If he ever actually sells the practice and only works 1 day a week, you may find Boley on the golf course a bit more often, where the 16 handicapper considers it a good day if he breaks 90. But if he still enjoys it, and is physically able, patients in the Dallas/Fort Worth metroplex will still be benefitting from Boley’s hard-earned wisdom for years to come. The 16 handicap may not come down, but the smiles he receives will be reward enough.
Greg Thompson is a contributing writer for Orthodontic Products. For more information, contact
IN HIS OWN WORDS
In the following lecture excerpt, Jimmy C. Boley, DDS, MS, gives additional insight into the ongoing debate over when to extract and when to expand.
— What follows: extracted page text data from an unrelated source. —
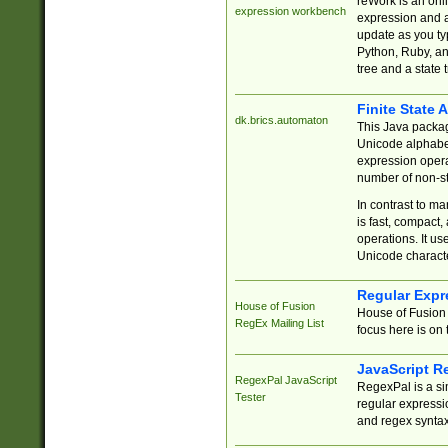
reWork is an onl
expression workbench
expression and a
update as you ty
Python, Ruby, and
tree and a state 
Finite State 
dk.brics.automaton
This Java packa
Unicode alphabet
expression opera
number of non-st
In contrast to m
is fast, compact,
operations. It us
Unicode charact
Regular Expr
House of Fusion
House of Fusion 
RegEx Mailing List
focus here is on 
JavaScript R
RegexPal JavaScript
RegexPal is a si
Tester
regular expressio
and regex syntax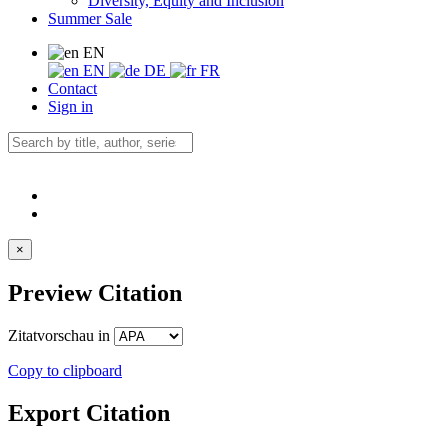
Diversity, Equity and Inclusion
Summer Sale
EN
EN
DE
FR
Contact
Sign in
×
Preview Citation
Zitatvorschau in
Copy to clipboard
Export Citation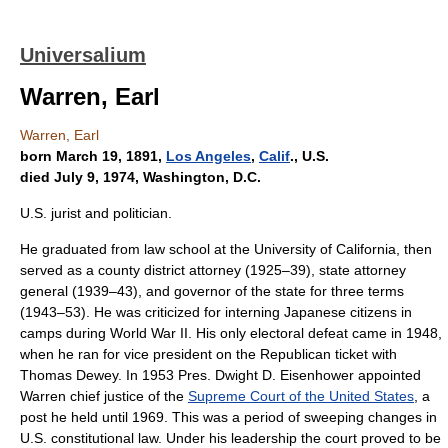
Universalium
Warren, Earl
Warren, Earl
born March 19, 1891,
Los Angeles
,
Calif
., U.S.
died July 9, 1974, Washington, D.C.
U.S. jurist and politician.
He graduated from law school at the University of California, then
served as a county district attorney (1925–39), state attorney
general (1939–43), and governor of the state for three terms
(1943–53). He was criticized for interning Japanese citizens in
camps during World War II. His only electoral defeat came in 1948,
when he ran for vice president on the Republican ticket with
Thomas Dewey. In 1953 Pres. Dwight D. Eisenhower appointed
Warren chief justice of the
Supreme Court of the United States
, a
post he held until 1969. This was a period of sweeping changes in
U.S. constitutional law. Under his leadership the court proved to be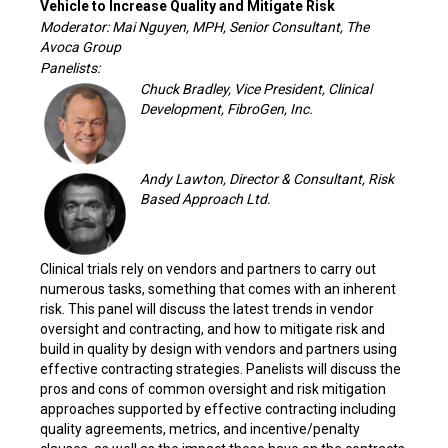
Vehicle to Increase Quality and Mitigate Risk
Moderator: Mai Nguyen, MPH, Senior Consultant, The
Avoca Group
Panelists:
Chuck Bradley, Vice President, Clinical
Development, FibroGen, Inc.
Andy Lawton, Director & Consultant, Risk
Based Approach Ltd.
Clinical trials rely on vendors and partners to carry out
numerous tasks, something that comes with an inherent
risk. This panel will discuss the latest trends in vendor
oversight and contracting, and how to mitigate risk and
build in quality by design with vendors and partners using
effective contracting strategies. Panelists will discuss the
pros and cons of common oversight and risk mitigation
approaches supported by effective contracting including
quality agreements, metrics, and incentive/penalty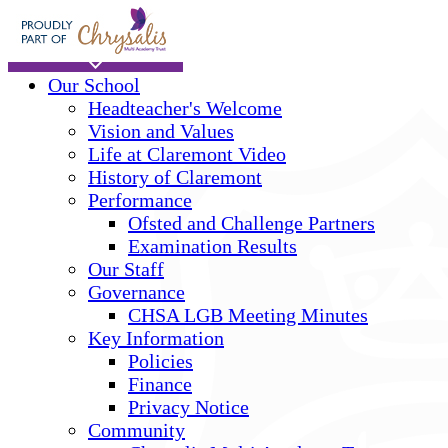
Skip to main content
Home
Our School
Headteacher's Welcome
Vision and Values
Life at Claremont Video
History of Claremont
Performance
Ofsted and Challenge Partners
Examination Results
Our Staff
Governance
CHSA LGB Meeting Minutes
Key Information
Policies
Finance
Privacy Notice
Community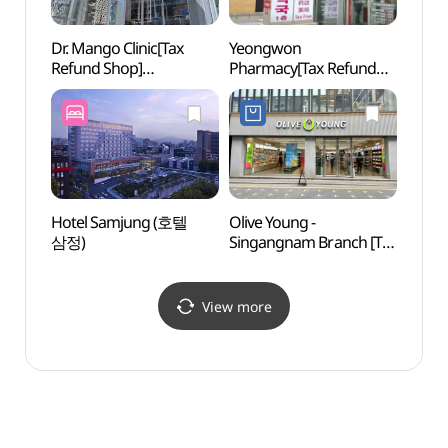
Dr. Mango Clinic[Tax
Yeongwon
Gang
Refund Shop]
Pharmacy[Tax Refund
(닥터망고의원)
Shop](영원약국)
Hotel Samjung (호텔
Olive Young -
Hema 
삼정)
Singangnam Branch [Tax
(헤마
Refund Shop](올리브영
신강남점)
View more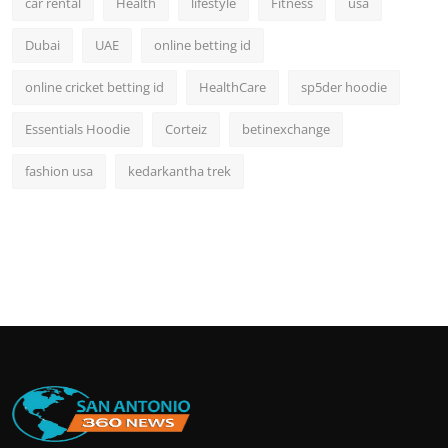
car rental
Health
lifestyle
Fitness
usa
Dubai
UAE
online betting id
online cricket betting id
HealthCare
sp5der hoodie
Essentials Hoodie
Corteiz
betinexchange
fashion usa
kedarkantha trek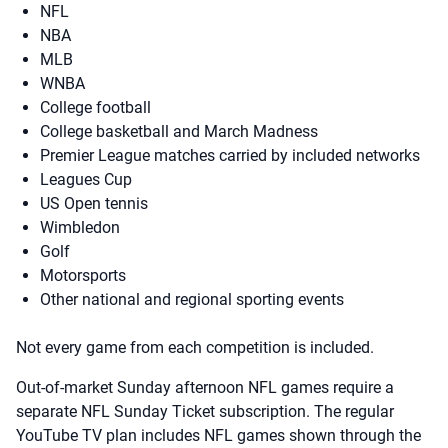
NFL
NBA
MLB
WNBA
College football
College basketball and March Madness
Premier League matches carried by included networks
Leagues Cup
US Open tennis
Wimbledon
Golf
Motorsports
Other national and regional sporting events
Not every game from each competition is included.
Out-of-market Sunday afternoon NFL games require a
separate NFL Sunday Ticket subscription. The regular
YouTube TV plan includes NFL games shown through the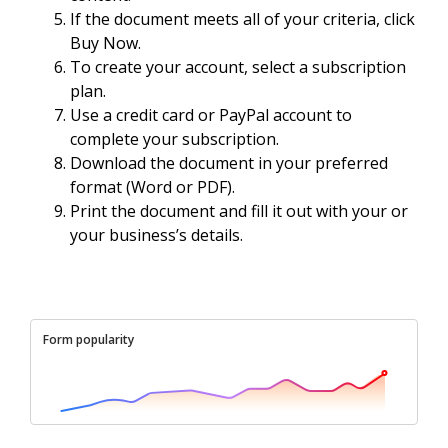
If the document meets all of your criteria, click
Buy Now.
To create your account, select a subscription
plan.
Use a credit card or PayPal account to
complete your subscription.
Download the document in your preferred
format (Word or PDF).
Print the document and fill it out with your or
your business’s details.
Form popularity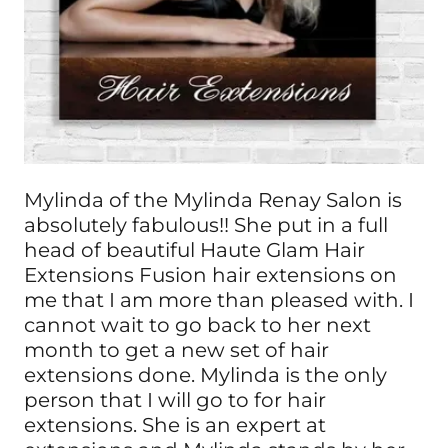
Mylinda of the Mylinda Renay Salon is
absolutely fabulous!! She put in a full
head of beautiful Haute Glam Hair
Extensions Fusion hair extensions on
me that I am more than pleased with. I
cannot wait to go back to her next
month to get a new set of hair
extensions done. Mylinda is the only
person that I will go to for hair
extensions. She is an expert at
extensions and Mylinda stands by her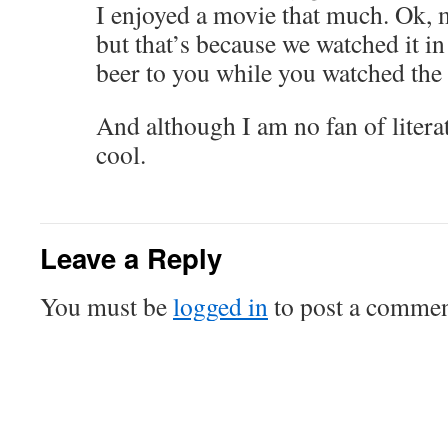
I enjoyed a movie that much. Ok,
but that’s because we watched it in
beer to you while you watched the
And although I am no fan of liter
cool.
Leave a Reply
You must be
logged in
to post a commen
“I think a good solution to the extraction/nonextraction controversy is to extract all four second premolars in the borderline problems. These are the patients with good-to-slightly-full profiles and slight-to-moderate crowding of the mandibular incisors. Care must be taken with this approach so as not to retract the mandibular incisors more than you want. Frequently, managing a burn anchorage problem requires as much vigilance as a maximum anchorage problem. In these patients, normally it is desirable to maintain the mandibular incisors in their original position or not retract them over a couple of mm.
“The mechanics I use to handle this type of problem is to work up to maxillary and mandibular closing loop arches, and close both arches at once. If the mandibular incisors start going lingually too much or I am afraid they might, I close one arch at a time. The mandibular arch is closed first with enough Class II elastics to maintain the original overjet. If the overjet starts increasing, the patient needs to wear his elastics more. Once the lower arch is closed, the upper arch is closed, usually without any or much elastic wear.”